Recommender Systems Conversational AI Systems

Can user preferences be learned from just ten questions?

Explores whether adaptive question selection can efficiently infer user-specific reward coefficients without historical data or fine-tuning. This matters for scaling personalization without per-user model updates.

Note · 2026-02-23 · sourced from Assistants Personalization

Standard RLHF trains a single reward model on aggregated human preferences, assuming a universal preference structure.
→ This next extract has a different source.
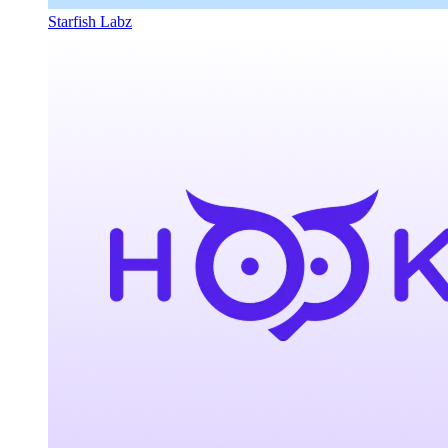
Starfish Labz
PReF (Personalization via Reward Factorization) makes a different assumption: user preferences lie in a low-dimensional space and can be represented as weighted sums of a small set of base reward functions.
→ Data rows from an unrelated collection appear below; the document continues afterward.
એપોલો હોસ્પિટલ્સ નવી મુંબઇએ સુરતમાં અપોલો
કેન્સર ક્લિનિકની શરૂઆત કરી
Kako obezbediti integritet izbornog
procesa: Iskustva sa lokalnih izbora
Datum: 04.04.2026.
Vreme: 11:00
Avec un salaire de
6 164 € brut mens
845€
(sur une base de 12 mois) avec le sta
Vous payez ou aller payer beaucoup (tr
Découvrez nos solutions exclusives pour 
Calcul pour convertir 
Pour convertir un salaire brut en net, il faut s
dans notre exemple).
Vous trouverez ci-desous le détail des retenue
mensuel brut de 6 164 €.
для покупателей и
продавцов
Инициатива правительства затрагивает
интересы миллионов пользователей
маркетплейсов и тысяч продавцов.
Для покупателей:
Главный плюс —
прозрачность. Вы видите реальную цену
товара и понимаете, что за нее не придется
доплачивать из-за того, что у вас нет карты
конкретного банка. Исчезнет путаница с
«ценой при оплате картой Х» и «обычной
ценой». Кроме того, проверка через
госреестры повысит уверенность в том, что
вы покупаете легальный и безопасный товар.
The three-stage architecture:

Base reward learning — train a set of base reward functions from paired preference data annotated with user identity. Each base function captures one dimension of preference variation (e.g., conciseness vs detail, formality vs casualness).
User coefficient inference — present the new user with a sequence of question-response pairs and ask which response they prefer. The questions are selected adaptively using active learning: each question is chosen to maximally reduce uncertainty about the user's coefficients. Results from logistic bandit theory enable efficient uncertainty computation.
Inference-time alignment — once user-specific coefficients are known, use inference-time methods to generate reward-aligned responses without modifying model weights. This enables scalable per-user adaptation.
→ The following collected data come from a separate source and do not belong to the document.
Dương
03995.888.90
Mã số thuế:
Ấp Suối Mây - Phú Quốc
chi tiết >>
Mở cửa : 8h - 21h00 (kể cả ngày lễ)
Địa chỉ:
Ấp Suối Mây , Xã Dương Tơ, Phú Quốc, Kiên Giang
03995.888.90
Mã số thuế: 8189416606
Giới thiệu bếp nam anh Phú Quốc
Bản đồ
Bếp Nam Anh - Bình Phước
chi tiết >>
The practical significance: 10-20 questions suffice. This is dramatically more efficient than approaches requiring historical interaction data or per-user fine-tuning. The active learning component is critical — random question selection would require far more queries because most questions are uninformative for distinguishing between users.

The low-dimensional preference assumption is both the strength and the limitation. If real preferences don't decompose into a small number of base dimensions, the factorization misses important variation. However, the survey evidence from How do personalization granularity levels trade precision against scalability? suggests that persona-level personalization (group-based, moderate dimensionality) is often sufficient and that user-level precision trades against data requirements.

The inference-time alignment component connects to Can decoding-time tuning preserve knowledge better than weight fine-tuning?. Both avoid weight modification per user, but PReF applies a user-specific reward function while proxy tuning applies a task-specific distributional shift. The combination suggests a design space: different axes of adaptation (user preferences, task requirements, domain knowledge) can each be applied at inference time through different mechanisms.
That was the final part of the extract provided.